Droits de cession immobilière

Foire aux questions


En quoi consiste le système d’enregistrement immobilier électronique?

Le système d’enregistrement immobilier électronique permet d’enregistrer les cessions au moyen du logiciel Teraview, fourni par Teranet, Inc. Ce système élimine la nécessité d’enregistrer les cessions sur papier au bureau d’enregistrement. Il réunit un certain nombre de déclarations des droits de cession immobilière qu’il faut remplir dans le cas d’un enregistrement. L’enregistrement électronique est obligatoire en Ontario, sauf dans le cas des enregistrements complexes.

Qu’est-ce que Teraview?

Trouver un bureau d’enregistrement immobilier


Quelle différence existe-t-il entre une transaction nominale et une transaction exonérée des droits de cession immobilière?

Une transaction nominale signifie qu’aucune contrepartie n’a été versée entre les parties en cause pour la transaction.

Dans un tel cas, la valeur de la contrepartie est de zéro et on doit sélectionner l'une ou plusieurs des options figurant sur l'écran Nominal du système Teraview.

Une transaction est exonérée des droits de cession immobilière en raison de l’application d’une exemption prévue soit par la loi soit par les règlements pris en application de la loi, même si une contrepartie est versée dans le cadre de la transaction.
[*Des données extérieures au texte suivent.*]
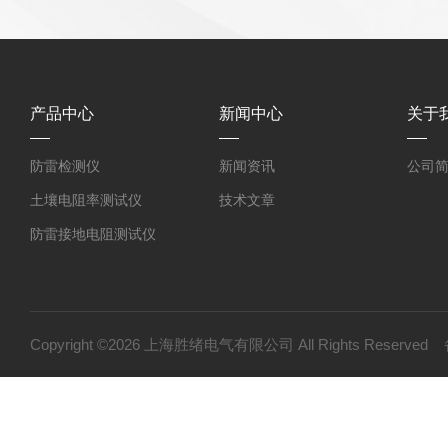
产品中心
新闻中心
关于
防雷检测仪
新闻资讯
公司
土壤电阻率测试仪
技术文章
防雷接地电阻测试仪
环路电阻测试仪
接地电阻测试仪
等电位连接电阻测试仪
Copyright ©2026 上海胜绪电气有限公司 All Rights Reserv
护套式电加热器
绝缘电阻测试仪（高压兆欧表）
高压试验设备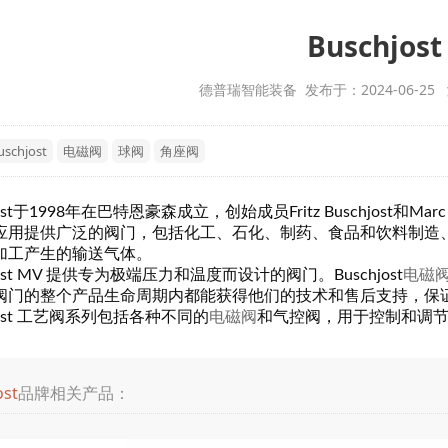
Buschjost
德普瑞智能装备 发布于：2024-06-25
uschjost
电磁阀
球阀
角座阀
ost于1998年
在巴特恩豪森成立，创始成员Fritz Buschjost和Marc L
应用提供广泛的阀门，包括化工、石化、制药、食品和饮料制造
加工产生的输送气体。
hjost MV 提供专为极端压力和温度而设计的阀门。
Buschjost
电磁
阀门的整个产品生命周期内都能获得他们的技术和售后支持，保
hjost 工艺阀系列包括各种不同的
电磁阀
和气控阀，用于控制和调
ost
品牌相关产品：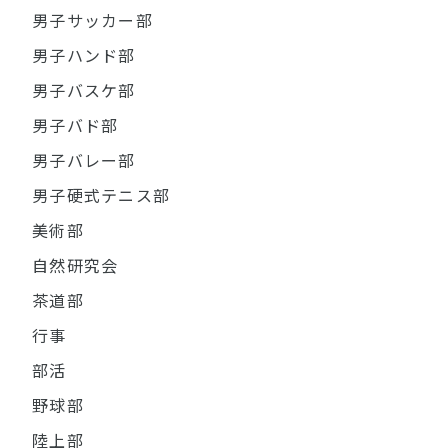
男子サッカー部
男子ハンド部
男子バスケ部
男子バド部
男子バレー部
男子硬式テニス部
美術部
自然研究会
茶道部
行事
部活
野球部
陸上部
Dans un tel cas, la valeur de la contrepartie doit être inscrite correctement et on doit sélectionner l’une ou plusieurs des options figurant sur l'écran Exemptions du système Teraview.

On notera qu’aux fins du système d’enregistrement immobilier Teraview, une transaction doit être soit nominale soit exonérée – et non les deux.


Des droits de cession immobilière sont-ils exigibles en cas de cession immobilière d’un conjoint à l’autre en raison d’une séparation?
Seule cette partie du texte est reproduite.